Media coverage of Tsarnaev and the trial’s penalty phase in May put all the contradictions on the table. The guilty man’s impassiveness at the statements of survivors and relatives who lost loved ones cut a chilling contrast with his fleeting expression of pathos at the emotional testimony of an aunt from his atomized family. His parents and other immediate relatives were not in court.
But by June, alone in facing his formal death sentencing, Tsarnaev finally spoke, apologizing to victims and praying for God’s forgiveness. “I pray to Allah to bestow his mercy on those affected in the bombing and their families. I pray for your healing.” Who knows what he really thinks, or who he really is? The words suggest that the man who sat like a cipher had experienced a crack in his own human armor.
“We can look at the death penalty every which way,” writes Marazziti, “but it is always a travesty, even when it is not being used for reasons that are obviously unjust—to eliminate enemies, rivals, or unpopular beliefs; to dehumanize a group of people. Even when the death penalty is used for the supposedly civilized reasons of public safety and deterrence, or when its goal is simple retribution, even when its aims are modest, capital punishment fails to achieve them.”
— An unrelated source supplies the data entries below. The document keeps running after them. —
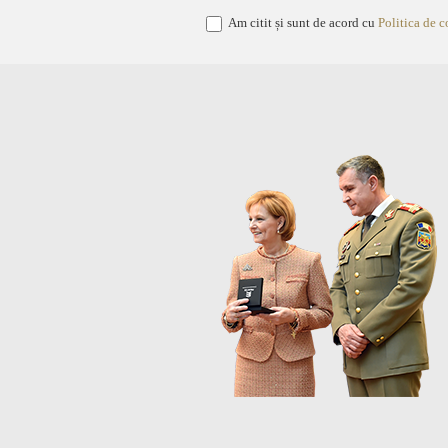
Am citit și sunt de acord cu
Politica de c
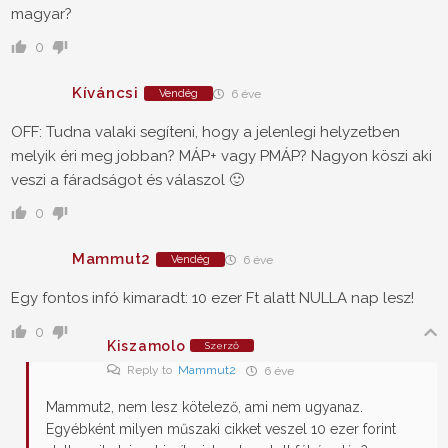
magyar?
0
Kíváncsi
Vendég
6 éve
OFF: Tudna valaki segíteni, hogy a jelenlegi helyzetben
melyik éri meg jobban? MÁP+ vagy PMÁP? Nagyon köszi aki
veszi a fáradságot és válaszol 🙂
0
Mammut2
Vendég
6 éve
Egy fontos infó kimaradt: 10 ezer Ft alatt NULLA nap lesz!
0
Kiszamolo
Szerző
Reply to
Mammut2
6 éve
Mammut2, nem lesz kötelező, ami nem ugyanaz.
Egyébként milyen műszaki cikket veszel 10 ezer forint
Marazziti punctures the certitude of the “fair” execution by pointing out that since 1992, 321 prisoners have been exonerated by DNA testing in America, and of them 20 were on death row, waiting to die for crimes they did not commit. How many died before we had DNA?
With the accumulated news reports in many jurisdictions where convictions that relied on police deception, or prosecutorial withholding of evidence, led to the release of prisoners long-incarcerated, the logic of a fair standard grows weaker still. If a system is so prone to abuse that it will kill innocent people in pursuit of justice, what moral value does the death penalty have?